2) The internal, or psychological and psychosocial. Psychological stressors include many mind-related factors such as depression, guilt, anxiety and fear. Psychosocial stressors include relationship problems, interpersonal frictions, economic dislocations, feeling of helplessness in the face of national and international events and increasing rates of change in technological innovations. 

According to Dr. Hans Seyle, the man who brought the concept of stress to public attention in the 1939s, "The particular cause of stress seems to make no difference." While intense love, intense anger or intense competition may feel very different emotionally, the body reacts to each almost as if it were the same stressor. 

Control is the core concept of managing stress. Control of yourself and your life is the way to reach your goals. Recognize what you can't control and focus on your training, which you can control. 

Here are actions you can take to improve stressful situations: 

 - Take a second look at the meaning you assign to an experience. You can convert distress to positive stress just by changing your thoughts about it. 

 - Talk it out. 

 - Take one thing at a time. Focus only on what you are doing now. Don't look back or ahead too often or too long. 

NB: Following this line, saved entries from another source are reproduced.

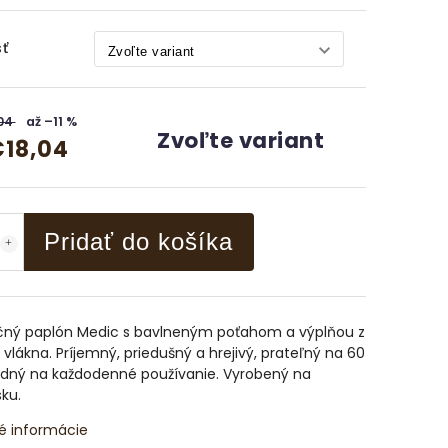
ť
,04
až –11 %
Zvoľte variant
18,04
Pridať do košíka
čný paplón Medic s bavlneným poťahom a výplňou z
vlákna. Príjemný, priedušný a hrejivý, prateľný na 60
odný na každodenné používanie. Vyrobený na
ku.
é informácie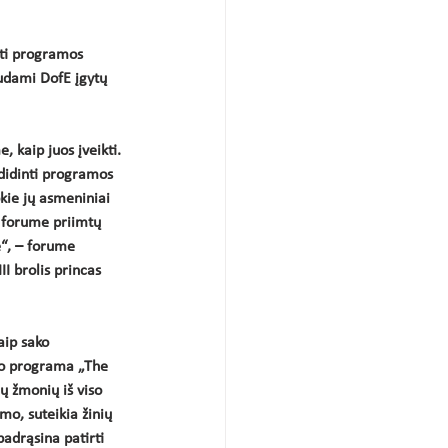
nti programos 
udami DofE įgytų 
 kaip juos įveikti. 
didinti programos 
kie jų asmeniniai 
 forume priimtų 
e“, – forume 
I brolis princas 
aip sako 
mo programa „The 
ų žmonių iš viso 
mo, suteikia žinių 
padrąsina patirti 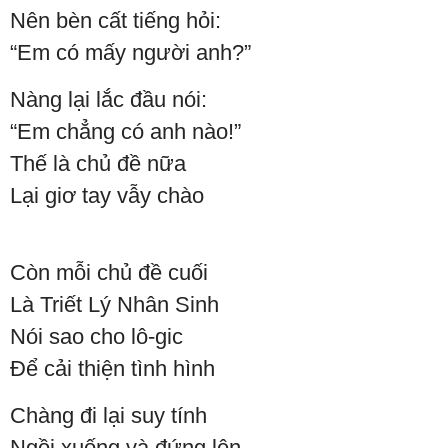
Nên bèn cất tiếng hỏi:
“Em có mấy người anh?”
Nàng lại lắc đầu nói:
“Em chẳng có anh nào!”
Thế là chủ đề nữa
Lại giơ tay vẫy chào
Còn mỗi chủ đề cuối
Là Triết Lý Nhân Sinh
Nói sao cho lô-gic
Để cải thiện tình hình
Chàng đi lại suy tính
Ngồi xuống và đứng lên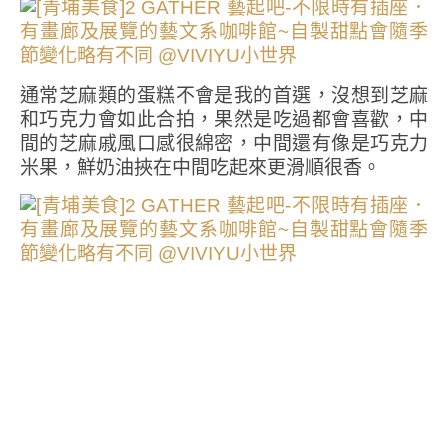
通常芝麻類的蛋糕不會是我的首選，沒想到芝麻
和巧克力會如此合拍，果然是吃過都會喜歡，中
間的芝麻戚風口感很綿密，中間還有像是巧克力
米果，鮮奶油挾在中間吃起來更滑順很香。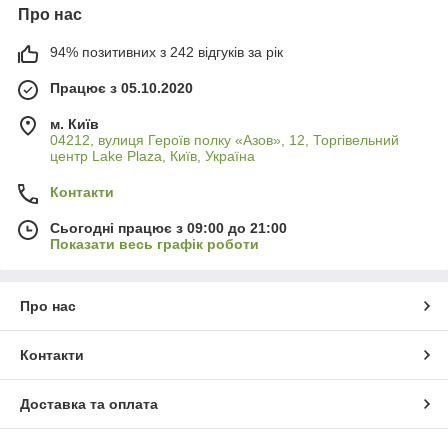
Про нас
94% позитивних з 242 відгуків за рік
Працює з 05.10.2020
м. Київ
04212, вулиця Героїв полку «Азов», 12, Торгівельний
центр Lake Plaza, Київ, Україна
Контакти
Сьогодні працює з 09:00 до 21:00
Показати весь графік роботи
Про нас
Контакти
Доставка та оплата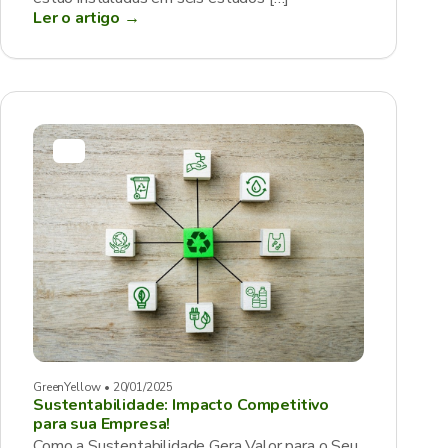
Ler o artigo →
GreenYellow • 20/01/2025
Sustentabilidade: Impacto Competitivo
para sua Empresa!
Como a Sustentabilidade Gera Valor para o Seu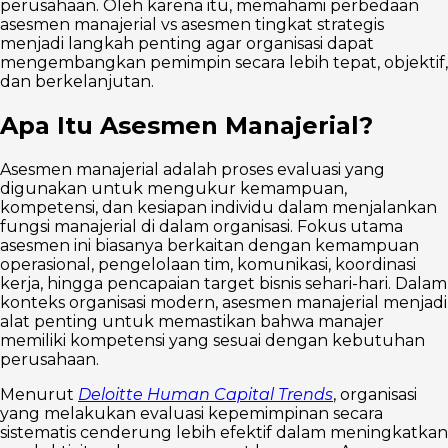
perusahaan. Oleh karena itu, memahami perbedaan
asesmen manajerial vs asesmen tingkat strategis
menjadi langkah penting agar organisasi dapat
mengembangkan pemimpin secara lebih tepat, objektif,
dan berkelanjutan.
Apa Itu Asesmen Manajerial?
Asesmen manajerial adalah proses evaluasi yang
digunakan untuk mengukur kemampuan,
kompetensi, dan kesiapan individu dalam menjalankan
fungsi manajerial di dalam organisasi. Fokus utama
asesmen ini biasanya berkaitan dengan kemampuan
operasional, pengelolaan tim, komunikasi, koordinasi
kerja, hingga pencapaian target bisnis sehari-hari. Dalam
konteks organisasi modern, asesmen manajerial menjadi
alat penting untuk memastikan bahwa manajer
memiliki kompetensi yang sesuai dengan kebutuhan
perusahaan.
Menurut
Deloitte Human Capital Trends
, organisasi
yang melakukan evaluasi kepemimpinan secara
sistematis cenderung lebih efektif dalam meningkatkan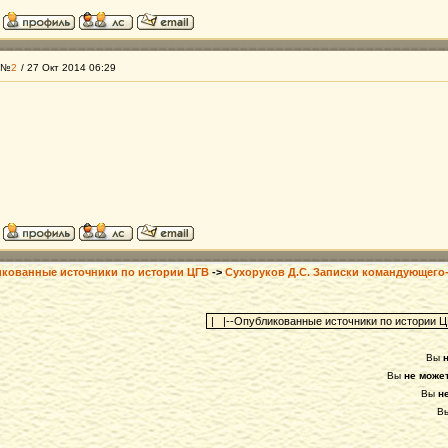
 №
2
/ 27 Окт 2014 06:29
кованные источники по истории ЦГВ
->
Сухоруков Д.С. Записки командующего
Вы
Вы
не може
Вы
н
В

 - Don't try to be perfect in everything you do.

 - Learn to accept what you cannot change. 

 - Never feel closed in. There are always options for anything you have to do. 

 - Face problems as they occur, not before. 

 - Learn to say no. 

Remember, distress is the dirty word, not stress. Distress is stress out of control - an accumulation of your individual pressures and problems. Once you accumulate too many of these stressors without adaptation, you may become over-circuited, which means there's simply too much input and not enough release. 

To enhance progress minimize distress.   

Gain, Don't Overtrain

It's hard to get enough recuperation when your enthusiasm revs you up like a well-tuned Porsche. Motivation tends to make us train too long, too often, which eventually causes an overtraining rut that's hard to escape. 

There are, however, preventive measures you can take to diffuse overtraining before it attacks. Two of the most powerful weapons you can use in your battle against overtraining are the every-other-day split routine, and phase training. 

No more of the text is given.